Neither man nor software is free from errors. In interfaces and systems, functionality can therefore only be guaranteed if not every fault has devastating effects. The key factor is fault tolerance.
If developers and developer systems programming and interface design, then most and the worst errors are eliminated during development to ensure full operability. But even a rigorous and comprehensive testing process can never be thorough enough to completely rule out all errors.
The larger the system, the more likely it is to fail. Nevertheless, even gigantic and complex interwoven systems such as Google and Facebook remain operational around the clock without downtime, and not because errors are impossible. Rather, an established fault tolerance is responsible for ensuring that even individual points of failure do not lead to a complete system failure.
What does fault tolerance mean in practice?
There are fault-tolerant systems in different IT contexts (in hardware, software, in networks or in distributed systems), whereby other solutions always have to be found in order to make the system sufficiently immune to errors. This is illustrated using simple examples:
Hardware: Hardware systems can, for example, be supported by identical or equivalent systems so that mirrored hard disks or servers running in parallel can take over the tasks of the faulty system in the event of a failure until the fault has been eliminated. RAID storage solutions fall into this category.
Software: Databases , storage systems or program versions can be made error-resistant through constant backups, since the failure of the primarily running software does not lead to a complete crash. Instead, secondary software can be used.
Energy supply: A special part of the hardware protection is the guarantee of the energy supply, which is why critical servers often rely on emergency generators in order to be prepared for disasters.
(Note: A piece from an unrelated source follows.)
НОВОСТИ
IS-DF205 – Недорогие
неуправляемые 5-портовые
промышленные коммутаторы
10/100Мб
Human error source – error tolerance in interfaces
To err is human – and so it should come as no surprise that users are often responsible for a large number of anticipated and unpredictable errors. It is therefore particularly important to set up a fault tolerance at interfaces so that user software cannot crash through unintentional or deliberate incorrect entries. Therefore, fault tolerance also represents protection against deliberately malicious DoS attacks and the like.
Error categories in interfaces
Avoidable Mistakes
This form of error is usually based on an error in the UI design , as the target group was not correctly assessed or the navigation behavior was not adequately investigated. Users then behave differently in practice, fill out forms incorrectly or click on the wrong link. Experience and, above all, long tests can actually usually avoid these errors.
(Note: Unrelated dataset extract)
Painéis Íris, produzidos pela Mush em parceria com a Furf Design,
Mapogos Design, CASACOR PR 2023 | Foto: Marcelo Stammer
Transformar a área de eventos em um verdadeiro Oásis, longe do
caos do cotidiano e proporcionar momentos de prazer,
Known but unavoidable mistakes
This type of error is known at the interface, but cannot be completely ruled out. Users do not fill out forms completely, send forms unseen or do not tick important explanations. Such interface errors should not completely reset the interface or lead to an error status, but rather lead to corresponding correction pages.
Unpredictable errors
The most serious type of error is the one that cannot be foreseen, since programmers simply cannot be predicted here, which ultimately leads to an error at the interface. Often it is also attacks that can lead to unforeseeable errors.
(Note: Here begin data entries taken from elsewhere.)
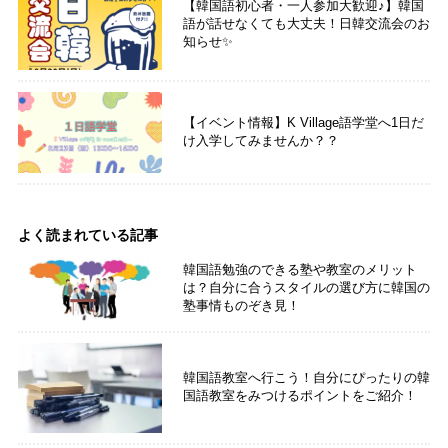
【韓国語初心者・一人参加大歓迎♪】韓国
語が話せなくても大丈夫！日韓交流会のお
知らせ✨
【イベント情報】K Village語学堂へ1日だ
け入学してみませんか？？
よく読まれている記事
韓国語勉強のできる塾や教室のメリット
は？自分に合うスタイルの選び方に韓国の
塾事情ものぞき見！
韓国語教室へ行こう！自分にぴったりの韓
国語教室をみつけるポイントをご紹介！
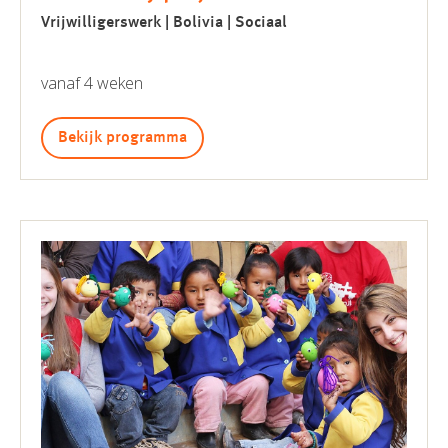
Vrijwilligerswerk | Bolivia | Sociaal
vanaf 4 weken
Bekijk programma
How robustness is created at the software level
In order to keep the software and interfaces running, the fault tolerance usually leads to one of two different paths.
The forward error correction simply ignores the error and replaces inputs or results with empirical or expected values. What the error actually was does not matter, as the program simply continues as usual. This works in the same way as auto-correction on the smartphone, in which an incorrect entry is replaced / supplemented by predictive values.
The backward error correction takes note of the error and resets the software to a state before the error in order to continue working from the last known correct state. An example of this would be a RAID hard drive system in which the failure of a drive is ignored backwards and is loaded from the last saved status of the operational drives.
Creating fault tolerant systems in practice
For practical programming applications, there are different methods with which fault-tolerant software, interfaces and systems can be developed. One example of this are circuit breakers, which simply redirect in the event of an error. Users include Netflix, for example, where failed service requests are redirected – tools such as Hystrix or Resilience4j are available for this.
Another example of practical fault tolerance is load balancing, in which overloads are diverted into redundant capacities. On the software side, a high level of utilization is distributed over various nodes in order to better manage the resources and prevent downtime. HaProxy and Nginx are popular tools for this.
Theoretical fault tolerance is practical robustness
No interface, no software, no system and no web service can do without errors. With increasing complexity and duration of operation, errors can also be ruled out less and less.
All the more attention should be paid to fault tolerance, error correction and system robustness with minimal downtime. Ideally, the error tolerance is so high that users don’t even notice that an error has happened behind the scenes or on the keyboard.